News

First in-vivo trial of subharmonic contrast-enhanced imaging for detection of prostate cancer

7 May 2019
First in-vivo trial of subharmonic contrast-enhanced imaging for detection of prostate cancer

A new technique for imaging of microbubble ultrasound contrast agents may be useful in detection of prostate cancer not found by multi-parametric magnetic resonance imaging (MRI), according to a study to be presented at the ARRS 2019 Annual Meeting, set for May 5-10 in Honolulu, HI.

The first in vivo application of contrast-enhanced SHI in the prostate, the pilot study was conducted to evaluate contrast-enhanced subharmonic imaging (SHI) of the prostate for detection of prostate cancer.

Building on the authors' previous work demonstrating the effectiveness of contrast enhanced harmonic imaging (HI) for detection of prostate cancer, 55 patients referred for prostate biopsy were imaged using conventional grayscale, colour, and power Doppler, conventional contrast HI, SHI - a new technique for imaging of microbubble ultrasound contrast agents with up to a 10-fold increase in contrast-to-background signal ratio relative to conventional HI and flash replenishment in combination with SHI (MIP-SHI).

The results demonstrated contrast-enhanced SHI enhancement in all patients.

Detection of prostate cancer using contrast-enhanced SHI included 9 of 31 patients with a prior negative MRI or negative MRI-guided biopsy, suggesting SHI may be useful in detection of prostate cancer not found by multi-parametric MRI.
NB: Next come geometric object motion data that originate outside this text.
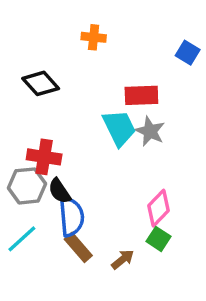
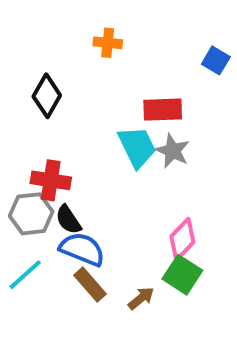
black diamond: (41, 83) -> (47, 96), turned 72
blue semicircle: (71, 217) -> (82, 249), turned -63
green square: (159, 239) -> (182, 275), size x1.4

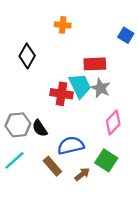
red cross: (51, 180) -> (62, 94), moved
pink diamond: (182, 239) -> (113, 123), moved
blue semicircle: (82, 249) -> (71, 145), moved, turned -35

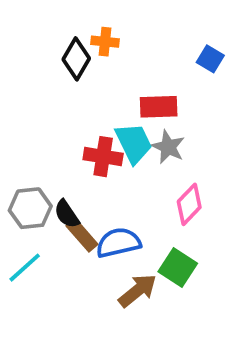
black diamond: (27, 56) -> (76, 59), moved
brown rectangle: (52, 166) -> (82, 235), moved
brown arrow: (82, 174) -> (138, 291), size x1.5

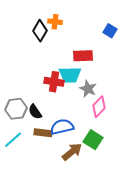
cyan trapezoid: (134, 143) -> (70, 75), turned 115
gray star: (168, 147) -> (88, 89), moved
brown rectangle: (82, 235) -> (43, 133), moved, turned -42

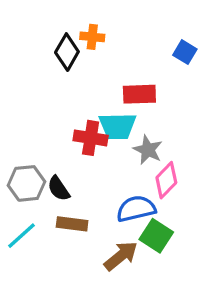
blue semicircle: (62, 127) -> (136, 209), moved

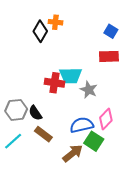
red rectangle: (139, 94) -> (109, 56), moved
pink diamond: (166, 180) -> (106, 119), moved
brown rectangle: (72, 224) -> (43, 134), turned 30

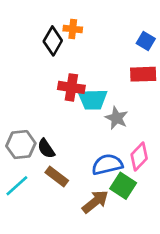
red cross: (54, 83) -> (71, 87), moved

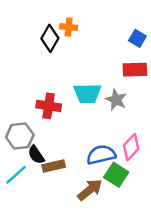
red cross: (71, 87) -> (49, 106), moved
gray star: (117, 118) -> (116, 100), moved
black semicircle: (46, 149) -> (36, 155), moved
brown rectangle: (57, 176) -> (54, 166), turned -50

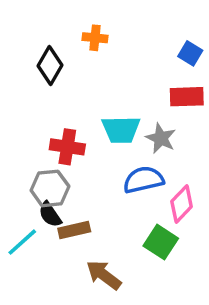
black diamond: (50, 38) -> (50, 65), moved
gray hexagon: (20, 136) -> (50, 188), moved
blue semicircle: (101, 155) -> (143, 180), moved
brown arrow: (90, 190) -> (104, 275), moved, turned -104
"Diagnosis of clinically significant prostate cancer with non-invasive means is a real clinical challenge," said author of the study Ethan Halpern, MD. " Although multi-parametric MRI is currently used for this purpose, ultrasound has numerous advantages. Ultrasound systems are portable. Ultrasound studies are far less expensive and more widely available as compared with MRI. Contrast enhanced ultrasound studies can be performed at the same sitting as the ultrasound-guided biopsy, while mp-MRI requires two visits, one for the diagnostic MR study and a second for the fusion biopsy." 

"There is no need for a fusion imaging system (additional hardware/software) when using contrast enhanced ultrasound. No additional effort is required to properly register the contrast-enhanced ultrasound diagnostic study with the targeting system for biopsy. Combining contrast enhanced ultrasound with subharmonic imaging has the potential to provide a new, non-invasive method for diagnosis and characterisation of prostate cancer," Halpern added.